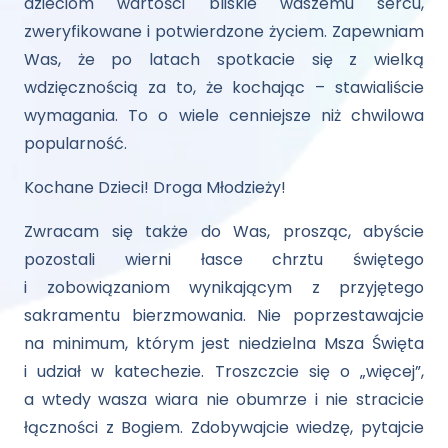
dzieciom wartości bliskie waszemu sercu,
zweryfikowane i potwierdzone życiem. Zapewniam
Was, że po latach spotkacie się z wielką
wdzięcznością za to, że kochając – stawialiście
wymagania. To o wiele cenniejsze niż chwilowa
popularność.
Kochane Dzieci! Droga Młodzieży!
Zwracam się także do Was, prosząc, abyście
pozostali wierni łasce chrztu świętego
i zobowiązaniom wynikającym z przyjętego
sakramentu bierzmowania. Nie poprzestawajcie
na minimum, którym jest niedzielna Msza Święta
i udział w katechezie. Troszczcie się o „więcej”,
a wtedy wasza wiara nie obumrze i nie stracicie
łączności z Bogiem. Zdobywajcie wiedzę, pytajcie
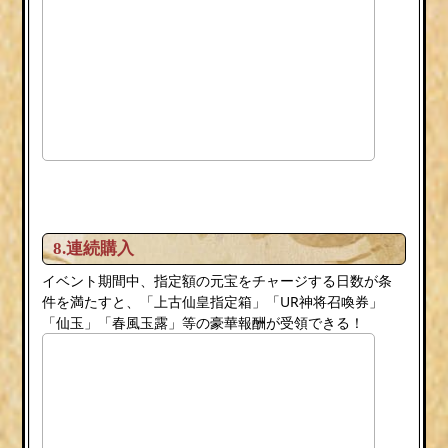
8.連続購入
イベント期間中、指定額の元宝をチャージする日数が条
件を満たすと、「上古仙皇指定箱」「UR神将召喚券」
「仙玉」「春風玉露」等の豪華報酬が受領できる！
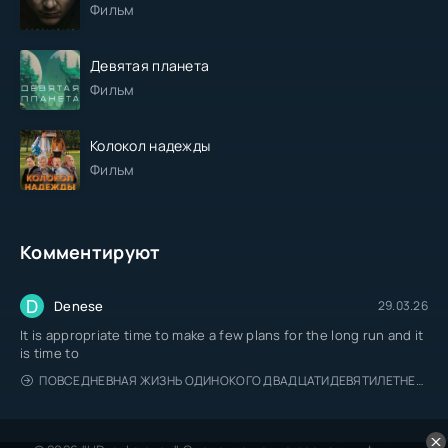
Фильм
Девятая планета
Фильм
Колокол надежды
Фильм
Комментируют
D
Denese
29.03.26
It is appropriate time to make a few plans for the long run and it
is time to
ПОВСЕДНЕВНАЯ ЖИЗНЬ ОДИНОКОГО ДВАДЦАТИДЕВЯТИЛЕТНЕГО АВАНТЮРИСТА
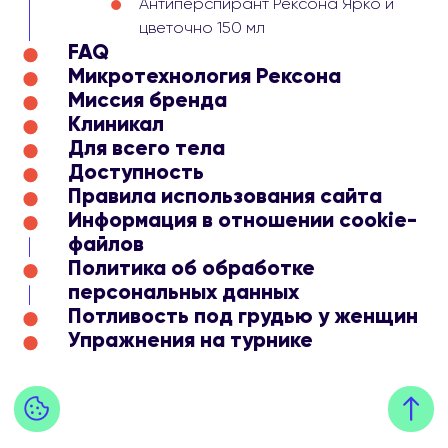
Антиперспирант Рексона Ярко и
цветочно 150 мл
FAQ
Микротехнология Рексона
Миссия бренда
Клиникал
Для всего тела
Доступность
Правила использования сайта
Информация в отношении cookie-
файлов
Политика об обработке
персональных данных
Потливость под грудью у женщин
Упражнения на турнике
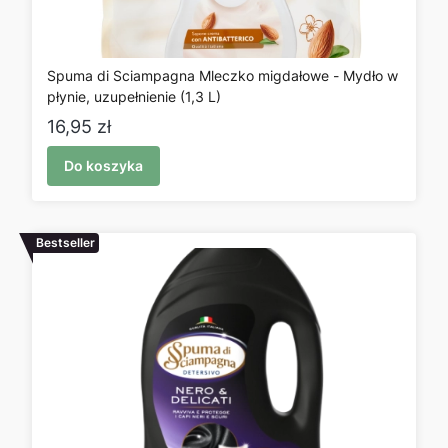
Spuma di Sciampagna Mleczko migdałowe - Mydło w
płynie, uzupełnienie (1,3 L)
Cena
16,95 zł
Do koszyka
Bestseller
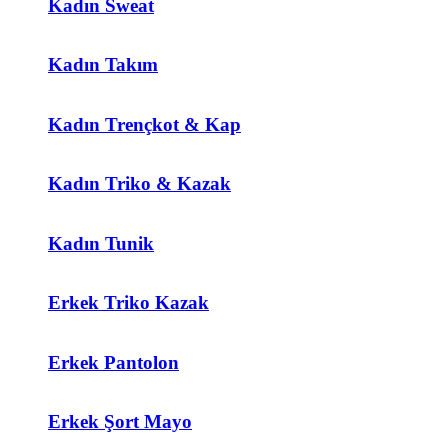
Kadın Sweat
Kadın Takım
Kadın Trençkot & Kap
Kadın Triko & Kazak
Kadın Tunik
Erkek Triko Kazak
Erkek Pantolon
Erkek Şort Mayo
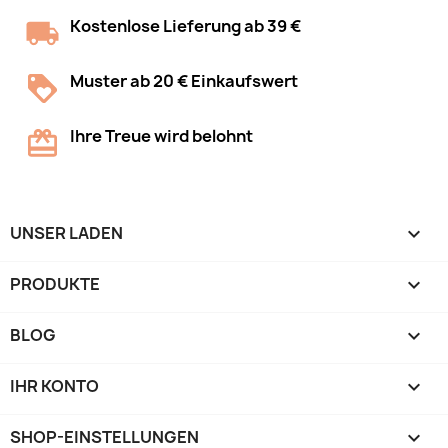
Kostenlose Lieferung ab 39 €
Muster ab 20 € Einkaufswert
Ihre Treue wird belohnt
UNSER LADEN

PRODUKTE

BLOG

IHR KONTO

SHOP-EINSTELLUNGEN
keyboard_arrow_down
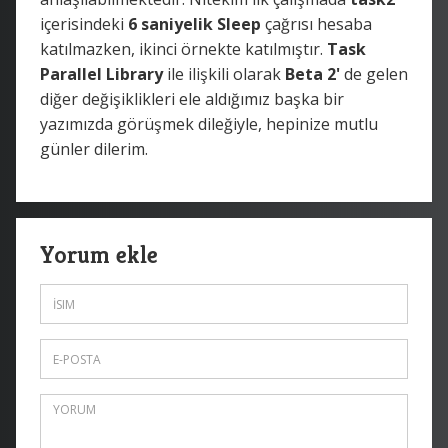
içerisindeki
6 saniyelik Sleep
çağrısı hesaba
katılmazken, ikinci örnekte katılmıştır.
Task
Parallel Library
ile ilişkili olarak
Beta 2'
de gelen
diğer değişiklikleri ele aldığımız başka bir
yazımızda görüşmek dileğiyle, hepinize mutlu
günler dilerim.
Yorum ekle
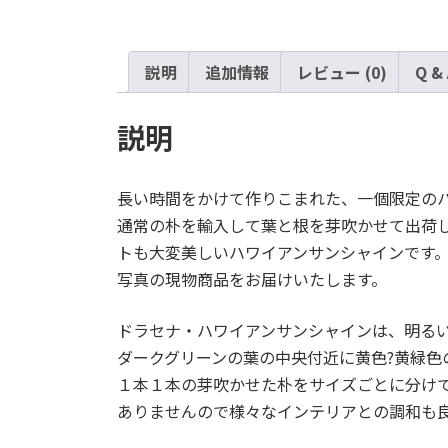
説明
追加情報
レビュー (0)
Q &
説明
長い時間をかけて作りこまれた、一個限定の
通常の朴を輸入して葉と根を芽吹かせて出荷
トも大変美しいハワイアンサンシャインです
写真の現物商品をお届けいたします。
ドラセナ・ハワイアンサンシャインは、明る
ダークグリーンの葉の中央付近に黄色?黄緑色
１本１本の芽吹かせた朴をサイズごとに分け
ありませんので様々なインテリアとの調和も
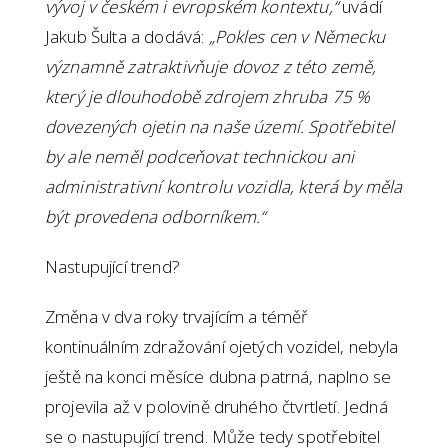
vývoj v českém i evropském kontextu,“
uvádí
Jakub Šulta a dodává:
„Pokles cen v Německu
významně zatraktivňuje dovoz z této země,
který je dlouhodobě zdrojem zhruba 75 %
dovezených ojetin na naše území. Spotřebitel
by ale neměl podceňovat technickou ani
administrativní kontrolu vozidla, která by měla
být provedena odborníkem.“
Nastupující trend?
Změna v dva roky trvajícím a téměř
kontinuálním zdražování ojetých vozidel, nebyla
ještě na konci měsíce dubna patrná, naplno se
projevila až v polovině druhého čtvrtletí. Jedná
se o nastupující trend. Může tedy spotřebitel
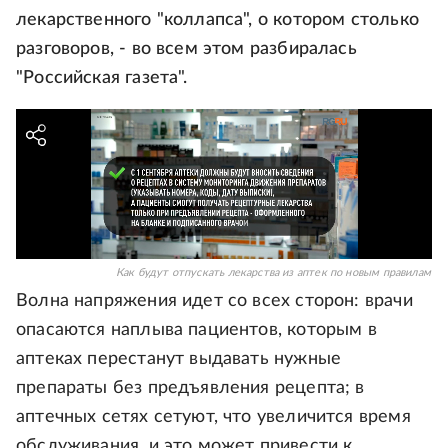
лекарственного "коллапса", о котором столько
разговоров, - во всем этом разбиралась
"Российская газета".
Как будут отпускать лекарства из аптек по новым правилам
Волна напряжения идет со всех сторон: врачи
опасаются наплыва пациентов, которым в
аптеках перестанут выдавать нужные
препараты без предъявления рецепта; в
аптечных сетях сетуют, что увеличится время
обслуживания, и это может привести к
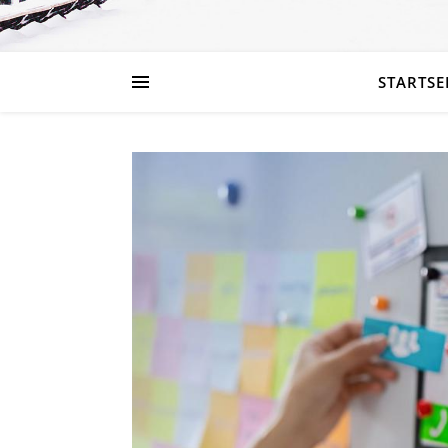
STARTSE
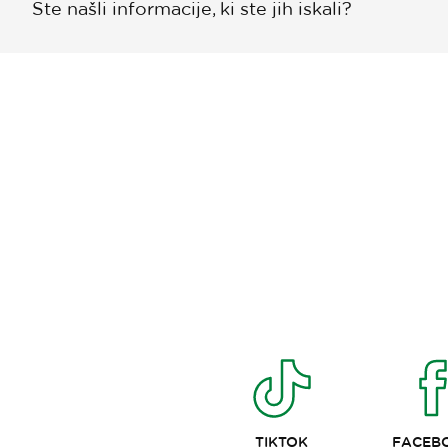
Ste našli informacije, ki ste jih iskali?
TIKTOK
FACEB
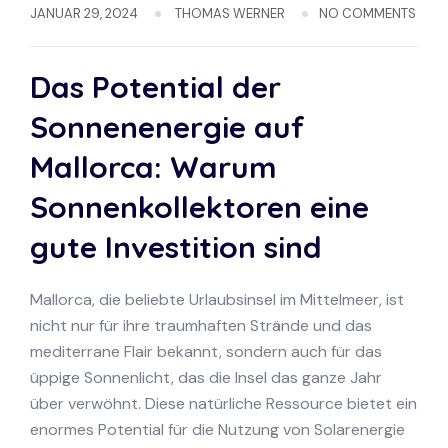
JANUAR 29, 2024
THOMAS WERNER
NO COMMENTS
Das Potential der
Sonnenenergie auf
Mallorca: Warum
Sonnenkollektoren eine
gute Investition sind
Mallorca, die beliebte Urlaubsinsel im Mittelmeer, ist
nicht nur für ihre traumhaften Strände und das
mediterrane Flair bekannt, sondern auch für das
üppige Sonnenlicht, das die Insel das ganze Jahr
über verwöhnt. Diese natürliche Ressource bietet ein
enormes Potential für die Nutzung von Solarenergie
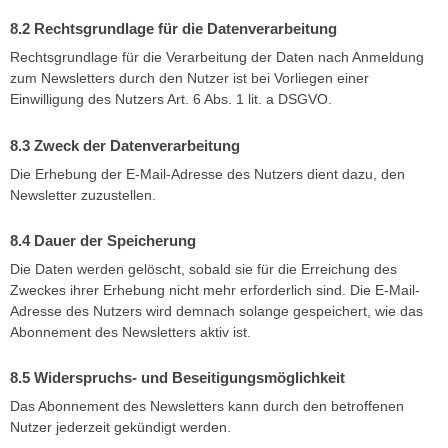
Rechtsgrundlage für die Datenverarbeitung
Rechtsgrundlage für die Verarbeitung der Daten nach Anmeldung
zum Newsletters durch den Nutzer ist bei Vorliegen einer
Einwilligung des Nutzers Art. 6 Abs. 1 lit. a DSGVO.
Zweck der Datenverarbeitung
Die Erhebung der E-Mail-Adresse des Nutzers dient dazu, den
Newsletter zuzustellen.
Dauer der Speicherung
Die Daten werden gelöscht, sobald sie für die Erreichung des
Zweckes ihrer Erhebung nicht mehr erforderlich sind. Die E-Mail-
Adresse des Nutzers wird demnach solange gespeichert, wie das
Abonnement des Newsletters aktiv ist.
Widerspruchs- und Beseitigungsmöglichkeit
Das Abonnement des Newsletters kann durch den betroffenen
Nutzer jederzeit gekündigt werden.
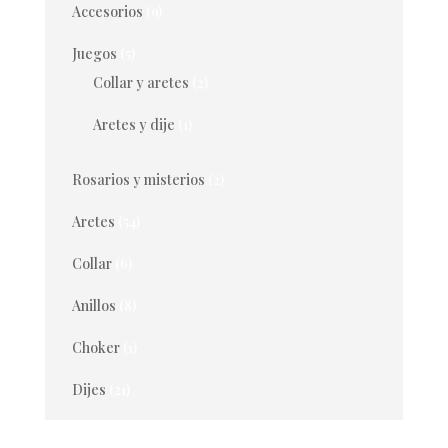
Accesorios
(9)
Juegos
(5)
Collar y aretes
(2)
Aretes y dije
(1)
Rosarios y misterios
(2)
Aretes
(54)
Collar
(6)
Anillos
(8)
Choker
(1)
Dijes
(21)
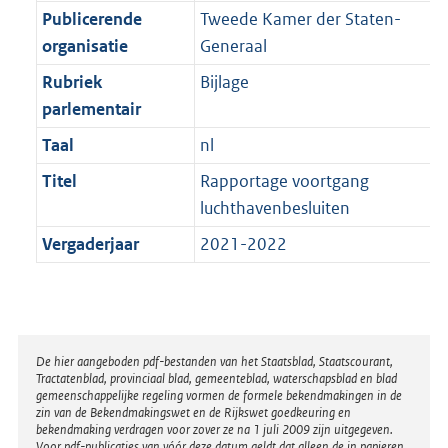
t
Publicerende
Tweede Kamer der Staten-
b
organisatie
Generaal
Rubriek
Bijlage
parlementair
Taal
nl
Titel
Rapportage voortgang
luchthavenbesluiten
Vergaderjaar
2021-2022
Disclaimer
De hier aangeboden pdf-bestanden van het Staatsblad, Staatscourant,
Tractatenblad, provinciaal blad, gemeenteblad, waterschapsblad en blad
gemeenschappelijke regeling vormen de formele bekendmakingen in de
zin van de Bekendmakingswet en de Rijkswet goedkeuring en
bekendmaking verdragen voor zover ze na 1 juli 2009 zijn uitgegeven.
Voor pdf-publicaties van vóór deze datum geldt dat alleen de in papieren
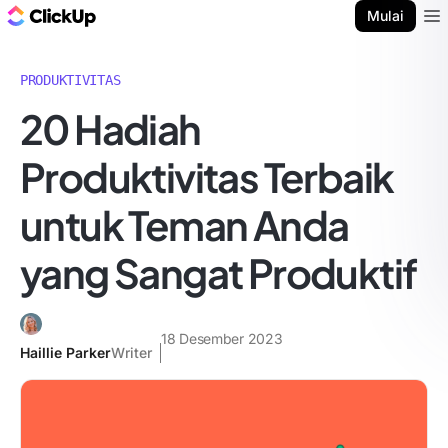
Blog ClickUp
Mulai
Ope
PRODUKTIVITAS
20 Hadiah
Produktivitas Terbaik
untuk Teman Anda
yang Sangat Produktif
18 Desember 2023
Haillie Parker
Writer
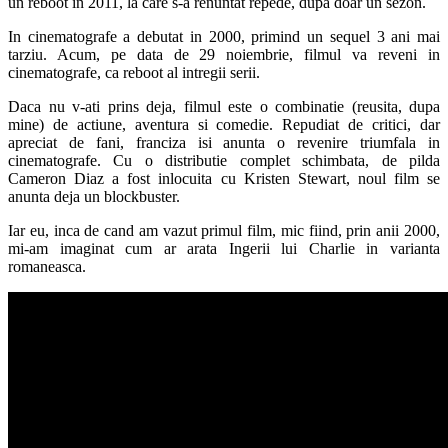
un reboot in 2011, la care s-a renuntat repede, dupa doar un sezon.
In cinematografe a debutat in 2000, primind un sequel 3 ani mai
tarziu. Acum, pe data de 29 noiembrie, filmul va reveni in
cinematografe, ca reboot al intregii serii.
Daca nu v-ati prins deja, filmul este o combinatie (reusita, dupa
mine) de actiune, aventura si comedie. Repudiat de critici, dar
apreciat de fani, franciza isi anunta o revenire triumfala in
cinematografe. Cu o distributie complet schimbata, de pilda
Cameron Diaz a fost inlocuita cu Kristen Stewart, noul film se
anunta deja un blockbuster.
Iar eu, inca de cand am vazut primul film, mic fiind, prin anii 2000,
mi-am imaginat cum ar arata Ingerii lui Charlie in varianta
romaneasca.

▸ **GOAL OF THE EXERCISE**:
Print every entry above again without changing a word, and omit the pictures.

▸ **REPLY**:
dzieciom wartości bliskie waszemu sercu,
zweryfikowane i potwierdzone życiem. Zapewniam
Was, że po latach spotkacie się z wielką
wdzięcznością za to, że kochając – stawialiście
wymagania. To o wiele cenniejsze niż chwilowa
popularność.
Kochane Dzieci! Droga Młodzieży!
Zwracam się także do Was, prosząc, abyście
pozostali wierni łasce chrztu świętego
i zobowiązaniom wynikającym z przyjętego
sakramentu bierzmowania. Nie poprzestawajcie
na minimum, którym jest niedzielna Msza Święta
i udział w katechezie. Troszczcie się o „więcej”,
a wtedy wasza wiara nie obumrze i nie stracicie
łączności z Bogiem. Zdobywajcie wiedzę, pytajcie
8.連続購入
イベント期間中、指定額の元宝をチャージする日数が条
件を満たすと、「上古仙皇指定箱」「UR神将召喚券」
「仙玉」「春風玉露」等の豪華報酬が受領できる！
Фильм
Девятая планета
Фильм
Колокол надежды
Фильм
Комментируют
D
Denese
29.03.26
It is appropriate time to make a few plans for the long run and it
is time to
ПОВСЕДНЕВНАЯ ЖИЗНЬ ОДИНОКОГО ДВАДЦАТИДЕВЯТИЛЕТНЕГО АВАНТЮРИСТА
Антиперспирант Рексона Ярко и
цветочно 150 мл
FAQ
Микротехнология Рексона
Миссия бренда
Клиникал
Для всего тела
Доступность
Правила использования сайта
Информация в отношении cookie-
файлов
Политика об обработке
персональных данных
Потливость под грудью у женщин
Упражнения на турнике
Spuma di Sciampagna Mleczko migdałowe - Mydło w
płynie, uzupełnienie (1,3 L)
Cena
16,95 zł
Do koszyka
Bestseller
Kadın Sweat
Kadın Takım
Kadın Trençkot & Kap
Kadın Triko & Kazak
Kadın Tunik
Erkek Triko Kazak
Erkek Pantolon
Erkek Şort Mayo
Kostenlose Lieferung ab 39 €
Muster ab 20 € Einkaufswert
Ihre Treue wird belohnt
UNSER LADEN

PRODUKTE

BLOG

IHR KONTO

SHOP-EINSTELLUNGEN
keyboard_arrow_down
içerisindeki
6 saniyelik Sleep
çağrısı hesaba
katılmazken, ikinci örnekte katılmıştır.
Task
Parallel Library
ile ilişkili olarak
Beta 2'
de gelen
diğer değişiklikleri ele aldığımız başka bir
yazımızda görüşmek dileğiyle, hepinize mutlu
günler dilerim.
Yorum ekle
説明
追加情報
レビュー (0)
Q &
説明
長い時間をかけて作りこまれた、一個限定の
通常の朴を輸入して葉と根を芽吹かせて出荷
トも大変美しいハワイアンサンシャインです
写真の現物商品をお届けいたします。
ドラセナ・ハワイアンサンシャインは、明る
ダークグリーンの葉の中央付近に黄色?黄緑色
１本１本の芽吹かせた朴をサイズごとに分け
ありませんので様々なインテリアとの調和も
vývoj v českém i evropském kontextu,“
uvádí
Jakub Šulta a dodává:
„Pokles cen v Německu
významně zatraktivňuje dovoz z této země,
který je dlouhodobě zdrojem zhruba 75 %
dovezených ojetin na naše území. Spotřebitel
by ale neměl podceňovat technickou ani
administrativní kontrolu vozidla, která by měla
být provedena odborníkem.“
Nastupující trend?
Změna v dva roky trvajícím a téměř
kontinuálním zdražování ojetých vozidel, nebyla
ještě na konci měsíce dubna patrná, naplno se
projevila až v polovině druhého čtvrtletí. Jedná
se o nastupující trend. Může tedy spotřebitel
лекарственного "коллапса", о котором столько
разговоров, - во всем этом разбиралась
"Российская газета".
Как будут отпускать лекарства из аптек по новым правилам
Волна напряжения идет со всех сторон: врачи
опасаются наплыва пациентов, которым в
аптеках перестанут выдавать нужные
препараты без предъявления рецепта; в
аптечных сетях сетуют, что увеличится время
обслуживания, и это может привести к
STARTSE
Ste našli informacije, ki ste jih iskali?
TIKTOK
FACEB
JANUAR 29, 2024
THOMAS WERNER
NO COMMENTS
Das Potential der
Sonnenenergie auf
Mallorca: Warum
Sonnenkollektoren eine
gute Investition sind
Mallorca, die beliebte Urlaubsinsel im Mittelmeer, ist
nicht nur für ihre traumhaften Strände und das
mediterrane Flair bekannt, sondern auch für das
üppige Sonnenlicht, das die Insel das ganze Jahr
über verwöhnt. Diese natürliche Ressource bietet ein
enormes Potential für die Nutzung von Solarenergie
Rechtsgrundlage für die Datenverarbeitung
Rechtsgrundlage für die Verarbeitung der Daten nach Anmeldung
zum Newsletters durch den Nutzer ist bei Vorliegen einer
Einwilligung des Nutzers Art. 6 Abs. 1 lit. a DSGVO.
Zweck der Datenverarbeitung
Die Erhebung der E-Mail-Adresse des Nutzers dient dazu, den
Newsletter zuzustellen.
Dauer der Speicherung
Die Daten werden gelöscht, sobald sie für die Erreichung des
Zweckes ihrer Erhebung nicht mehr erforderlich sind. Die E-Mail-
Adresse des Nutzers wird demnach solange gespeichert, wie das
Abonnement des Newsletters aktiv ist.
Widerspruchs- und Beseitigungsmöglichkeit
Das Abonnement des Newsletters kann durch den betroffenen
Nutzer jederzeit gekündigt werden.
Accesorios
(9)
Juegos
(5)
Collar y aretes
(2)
Aretes y dije
(1)
Rosarios y misterios
(2)
Aretes
(54)
Collar
(6)
Anillos
(8)
Choker
(1)
Dijes
(21)
t
Publicerende
Tweede Kamer der Staten-
b
organisatie
Generaal
Rubriek
Bijlage
parlementair
Taal
nl
Titel
Rapportage voortgang
luchthavenbesluiten
Vergaderjaar
2021-2022
Disclaimer
De hier aangeboden pdf-bestanden van het Staatsblad, Staatscourant,
Tractatenblad, provinciaal blad, gemeenteblad, waterschapsblad en blad
gemeenschappelijke regeling vormen de formele bekendmakingen in de
zin van de Bekendmakingswet en de Rijkswet goedkeuring en
bekendmaking verdragen voor zover ze na 1 juli 2009 zijn uitgegeven.
Voor pdf-publicaties van vóór deze datum geldt dat alleen de in papieren
Blog ClickUp
Mulai
Ope
PRODUKTIVITAS
20 Hadiah
Produktivitas Terbaik
untuk Teman Anda
yang Sangat Produktif
18 Desember 2023
Haillie Parker
Writer
un reboot in 2011, la care s-a renuntat repede, dupa doar un sezon.
In cinematografe a debutat in 2000, primind un sequel 3 ani mai
tarziu. Acum, pe data de 29 noiembrie, filmul va reveni in
cinematografe, ca reboot al intregii serii.
Daca nu v-ati prins deja, filmul este o combinatie (reusita, dupa
mine) de actiune, aventura si comedie. Repudiat de critici, dar
apreciat de fani, franciza isi anunta o revenire triumfala in
cinematografe. Cu o distributie complet schimbata, de pilda
Cameron Diaz a fost inlocuita cu Kristen Stewart, noul film se
anunta deja un blockbuster.
Iar eu, inca de cand am vazut primul film, mic fiind, prin anii 2000,
mi-am imaginat cum ar arata Ingerii lui Charlie in varianta
romaneasca.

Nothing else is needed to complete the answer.